As the Oklahoma City suburb begins to rebuild, many residents are likely to rely on grants from the Federal Emergency Management Agency, insurance payouts, and loans from what might seem an unlikely source: the Small Business Administration. Due to a quirk in Congressional history, homeowners and renters can apply for loans from the SBA, regardless of whether they own a business.
The agency makes loans of up to up to $200,000 to rebuild or repair a place of primary residence in federal disaster areas, plus up to $40,000 to help homeowners and renters replace uninsured personal property. About 90 percent of the SBA’s disaster home loans carry rates of 1.875 percent, according to SBA spokeswoman Carol Chastang.

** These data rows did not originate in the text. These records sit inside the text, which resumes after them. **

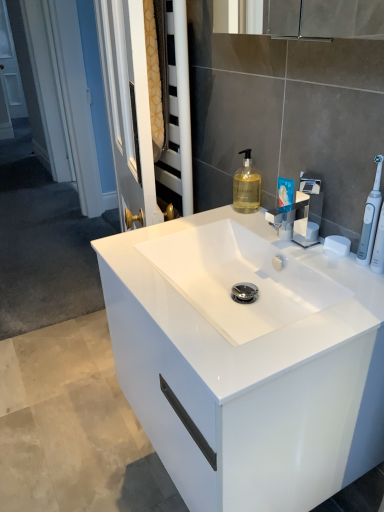 At what (x,y) coordinates should I click in order to perform the action: click on white glossy cabinet at center. Please return your answer as a coordinate pair (x, y). Looking at the image, I should click on (247, 361).

At what (x,y) coordinates should I click in order to perform the action: click on satin nickel faucet at center. Please return your answer as a coordinate pair (x, y). This screenshot has width=384, height=512. Looking at the image, I should click on [x=300, y=213].

This screenshot has width=384, height=512. What do you see at coordinates (246, 186) in the screenshot?
I see `translucent yellow liquid at center` at bounding box center [246, 186].

Locate an element on the screen. This screenshot has height=512, width=384. white glossy cabinet at center is located at coordinates (247, 361).

Is white plastic toothbrush at right positioned beyond the bounds of white matte soap at upper right?

Yes, white plastic toothbrush at right is outside of white matte soap at upper right.

Between point (368, 236) and point (327, 241), which one is positioned in front?

The point (368, 236) is more forward.

From the picture: Is white plastic toothbrush at right in front of or behind white matte soap at upper right in the image?

In the image, white plastic toothbrush at right appears in front of white matte soap at upper right.

Is there a large distance between white plastic toothbrush at right and white matte soap at upper right?

They are positioned close to each other.

Does point (285, 239) come farther from viewer compared to point (281, 229)?

That is False.

Is satin nickel faucet at center spatially inside blue glossy toothpaste tube at upper right, or outside of it?

The correct answer is: outside.

At what (x,y) coordinates should I click in order to perform the action: click on tap on the right of blue glossy toothpaste tube at upper right. Please return your answer as a coordinate pair (x, y). This screenshot has height=512, width=384. Looking at the image, I should click on (300, 213).

From a real-world perspective, is satin nickel faucet at center physically below blue glossy toothpaste tube at upper right?

No.

Which object is positioned more to the left, white matte soap at upper right or white glossy cabinet at center?

white glossy cabinet at center is more to the left.

Based on the photo, is white matte soap at upper right not close to white glossy cabinet at center?

No, white matte soap at upper right is in close proximity to white glossy cabinet at center.

You are a GUI agent. You are given a task and a screenshot of the screen. Output one action in this format:
    pyautogui.click(x=<x>, y=<y>)
    Task: Click on the bathroom cabinet located below the white matte soap at upper right (from the image's perspective)
    The height and width of the screenshot is (512, 384).
    Given the screenshot: What is the action you would take?
    pyautogui.click(x=247, y=361)

How many degrees apart are the facing directions of satin nickel faucet at center and translucent yellow liquid at center?

The angle between the facing direction of satin nickel faucet at center and the facing direction of translucent yellow liquid at center is 1.35 degrees.

From a real-world perspective, which object rests below the other?

In real-world perspective, satin nickel faucet at center is lower.

Is satin nickel faucet at center inside or outside of translucent yellow liquid at center?

satin nickel faucet at center exists outside the volume of translucent yellow liquid at center.

Which object is further away from the camera taking this photo, satin nickel faucet at center or translucent yellow liquid at center?

translucent yellow liquid at center is further away from the camera.

From a real-world perspective, is white matte soap at upper right positioned under translucent yellow liquid at center based on gravity?

Yes, from a real-world perspective, white matte soap at upper right is under translucent yellow liquid at center.

From the picture: Does white matte soap at upper right turn towards translucent yellow liquid at center?

No, white matte soap at upper right is not turned towards translucent yellow liquid at center.

Between white matte soap at upper right and translucent yellow liquid at center, which one is positioned behind?

translucent yellow liquid at center.

Is white matte soap at upper right next to translucent yellow liquid at center?

No, white matte soap at upper right is not making contact with translucent yellow liquid at center.

Is point (350, 244) closer to viewer compared to point (374, 233)?

No, (350, 244) is behind (374, 233).

In the scene shown: From a real-world perspective, is white matte soap at upper right over white plastic toothbrush at right?

No, from a real-world perspective, white matte soap at upper right is not on top of white plastic toothbrush at right.

Considering their positions, is white matte soap at upper right located in front of or behind white plastic toothbrush at right?

white matte soap at upper right is behind white plastic toothbrush at right.

Is white matte soap at upper right oriented towards white plastic toothbrush at right?

No, white matte soap at upper right is not oriented towards white plastic toothbrush at right.

In the scene shown: From a real-world perspective, is white plastic toothbrush at right above or below translucent yellow liquid at center?

white plastic toothbrush at right is above translucent yellow liquid at center.

In the scene shown: In terms of width, does white plastic toothbrush at right look wider or thinner when compared to translucent yellow liquid at center?

In the image, white plastic toothbrush at right appears to be more narrow than translucent yellow liquid at center.

Based on the photo, could you tell me if white plastic toothbrush at right is turned towards translucent yellow liquid at center?

No, white plastic toothbrush at right is not facing towards translucent yellow liquid at center.

Is white plastic toothbrush at right shorter than translucent yellow liquid at center?

Incorrect, the height of white plastic toothbrush at right does not fall short of that of translucent yellow liquid at center.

In addition, the agency makes physical disaster loans to businesses of all sizes to cover uninsured losses on property—including property, machinery, and inventory—that has been damaged or destroyed. The SBA also makes working capital loans to cover such business costs as rent and equipment that can’t be met due to the disaster.

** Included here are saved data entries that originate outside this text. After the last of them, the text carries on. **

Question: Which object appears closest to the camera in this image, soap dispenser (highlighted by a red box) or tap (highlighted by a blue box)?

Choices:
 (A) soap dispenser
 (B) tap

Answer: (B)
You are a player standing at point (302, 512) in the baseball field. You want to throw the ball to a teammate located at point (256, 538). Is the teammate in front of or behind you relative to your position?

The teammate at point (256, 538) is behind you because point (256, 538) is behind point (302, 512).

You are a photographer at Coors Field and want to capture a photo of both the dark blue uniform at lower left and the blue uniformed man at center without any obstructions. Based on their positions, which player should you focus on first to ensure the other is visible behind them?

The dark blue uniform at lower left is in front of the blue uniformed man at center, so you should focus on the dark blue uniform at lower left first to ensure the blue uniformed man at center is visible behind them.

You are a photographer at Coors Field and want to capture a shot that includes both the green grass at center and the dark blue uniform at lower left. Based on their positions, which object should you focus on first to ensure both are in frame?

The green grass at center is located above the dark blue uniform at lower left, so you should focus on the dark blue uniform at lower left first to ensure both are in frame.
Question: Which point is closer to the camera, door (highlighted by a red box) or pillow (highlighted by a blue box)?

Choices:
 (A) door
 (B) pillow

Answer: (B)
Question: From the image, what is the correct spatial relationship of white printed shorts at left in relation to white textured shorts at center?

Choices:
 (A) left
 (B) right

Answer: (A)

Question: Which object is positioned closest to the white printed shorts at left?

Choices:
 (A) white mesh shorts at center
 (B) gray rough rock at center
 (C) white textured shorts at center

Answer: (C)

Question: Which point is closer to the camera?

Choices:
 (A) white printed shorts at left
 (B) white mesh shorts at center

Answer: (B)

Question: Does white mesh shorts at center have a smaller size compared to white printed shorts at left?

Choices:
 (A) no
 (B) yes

Both programs offer businesses loans of up to $2 million at 4 percent interest rates and terms of up to 30 years. Nonprofits can borrow as much as $2 million to meet working capital needs, at 2.875 percent.
The first step for business owners and homeowners seeking federal assistance is to register with FEMA (call 1-800-621-3362 or visit DisasterAssistance.gov), says Chastang. The president’s declaration also covers further tornadoes hitting Oklahoma since May 18. To apply for SBA disaster loans, visit the agency’s website, or call its customer service center at 1-800-659-2955.